Question

Find the value of the following:
i) $({3^0} + {4^{ - 1}}) \times {2^2}$
ii) $({2^{ - 1}} \times {4^{ - 1}}) \div {2^{ - 2}}$
iii) ${\left( {\dfrac{1}{2}} \right)^{ - 2}} + {\left( {\dfrac{1}{3}} \right)^{ - 2}} + {\left( {\dfrac{1}{4}} \right)^{ - 2}}$
iv) ${\left( {{3^{ - 1}} + {4^{ - 1}} + {5^{ - 1}}} \right)^0}$
v) ${\left( {{{\left( {\dfrac{{ - 2}}{3}} \right)}^{ - 2}}} \right)^2}$

Answer 1

Hint: Use the relation ${A^{ - x}} = \dfrac{1}{{{A^x}}}$ to convert the inverse terms into fractions. Use the BODMAS rule to prioritize the order of operations, where B-Brackets, O-Order, D-Division, M-Multiplication, A-Addition and S-Subtraction.

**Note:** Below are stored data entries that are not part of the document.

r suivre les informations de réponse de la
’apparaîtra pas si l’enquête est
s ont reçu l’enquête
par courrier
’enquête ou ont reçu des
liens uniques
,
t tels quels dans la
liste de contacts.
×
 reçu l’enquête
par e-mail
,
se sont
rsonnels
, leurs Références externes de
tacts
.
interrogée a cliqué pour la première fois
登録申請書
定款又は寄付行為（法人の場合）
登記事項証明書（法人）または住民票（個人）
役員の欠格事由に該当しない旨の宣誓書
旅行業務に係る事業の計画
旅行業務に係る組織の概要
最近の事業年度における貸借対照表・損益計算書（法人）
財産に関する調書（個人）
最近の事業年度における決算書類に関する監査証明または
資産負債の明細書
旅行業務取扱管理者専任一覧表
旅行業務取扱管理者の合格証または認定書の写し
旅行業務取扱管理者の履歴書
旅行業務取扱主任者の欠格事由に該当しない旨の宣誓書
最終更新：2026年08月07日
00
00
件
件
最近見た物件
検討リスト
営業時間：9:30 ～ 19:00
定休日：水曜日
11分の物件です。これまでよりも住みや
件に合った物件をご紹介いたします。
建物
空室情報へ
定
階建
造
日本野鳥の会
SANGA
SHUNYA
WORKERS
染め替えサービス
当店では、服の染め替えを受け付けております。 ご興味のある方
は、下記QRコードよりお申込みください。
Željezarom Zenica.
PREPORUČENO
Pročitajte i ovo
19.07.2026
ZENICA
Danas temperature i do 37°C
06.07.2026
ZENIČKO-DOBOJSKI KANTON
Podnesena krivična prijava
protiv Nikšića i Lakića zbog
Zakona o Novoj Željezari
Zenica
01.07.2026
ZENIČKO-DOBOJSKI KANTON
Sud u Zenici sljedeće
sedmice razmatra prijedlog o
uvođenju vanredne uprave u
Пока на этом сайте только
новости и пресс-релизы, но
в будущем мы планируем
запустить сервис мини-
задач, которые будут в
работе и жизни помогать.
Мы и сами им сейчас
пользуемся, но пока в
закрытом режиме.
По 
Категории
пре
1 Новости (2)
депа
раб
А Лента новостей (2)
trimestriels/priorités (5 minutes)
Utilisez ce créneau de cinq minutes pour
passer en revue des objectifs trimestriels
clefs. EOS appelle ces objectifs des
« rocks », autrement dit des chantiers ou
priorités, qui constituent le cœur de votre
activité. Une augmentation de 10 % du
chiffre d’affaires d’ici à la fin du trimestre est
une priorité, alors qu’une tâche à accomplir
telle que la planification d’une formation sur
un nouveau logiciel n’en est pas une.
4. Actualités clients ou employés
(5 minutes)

Complete step-by-step solution:
i) Given to us $({3^0} + {4^{ - 1}}) \times {2^2}$. We use the BODMAS rule to solve this expression.
So, according to the BODMAS rule, expressions inside the brackets should be solved first.
We know that any number/expression to the power is equal to $1$ and we can also write ${4^{ - 1}}$ as $\dfrac{1}{4}$
Now, the expression becomes $\left( {1 + \dfrac{1}{4}} \right) \times {2^2}$ . By solving this, we get $\left( {\dfrac{{4 + 1}}{4}} \right) \times 4 = \left( {\dfrac{5}{4}} \right) \times 4$
So the value of the given expression is $5$
ii) We have to solve $({2^{ - 1}} \times {4^{ - 1}}) \div {2^{ - 2}}$ . Firstly, we will convert the inverse values into fraction so the expression becomes $\left( {\dfrac{1}{2} \times \dfrac{1}{4}} \right) \div \dfrac{1}{{{2^2}}}$
Now, we solve the expression inside the brackets so that the expression becomes $\left( {\dfrac{1}{8}} \right) \div \dfrac{1}{{{2^2}}}$
Now this expression can be written as $\dfrac{{\left( {\dfrac{1}{8}} \right)}}{{\left( {\dfrac{1}{4}} \right)}}$ , by solving this we get the value $\dfrac{1}{2}$
Therefore, the value of the given expression is $\dfrac{1}{2}$
iii) To solve this, we have to remove the brackets first. We know that ${A^{ - x}} = \dfrac{1}{{{A^x}}}$ is also true vice verse so the given expression now becomes ${2^2} + {3^2} + {4^2}$
By solving, we get $4 + 9 + 16 = 29$
Hence the value of the given expression is $29$
iv) We already know that any number/expression to the power zero would be one. Therefore the value of the given expression is $1$
v) In the given expression ${\left( {{{\left( {\dfrac{{ - 2}}{3}} \right)}^{ - 2}}} \right)^2}$we have to remove the inverse first so we can write this expression as ${\left( {{{\left( {\dfrac{{ - 3}}{2}} \right)}^2}} \right)^2}$
By solving, we get ${\left( {\dfrac{9}{4}} \right)^2}$
Therefore, the value of the given expression is $\dfrac{{81}}{{16}}$

Note: One might mistake the value of any expression or number to the power zero would be zero, but the value is $1$ and not zero. Note that the BODMAS rule applies for every type of equation/expression and they should only be solved satisfying these rules.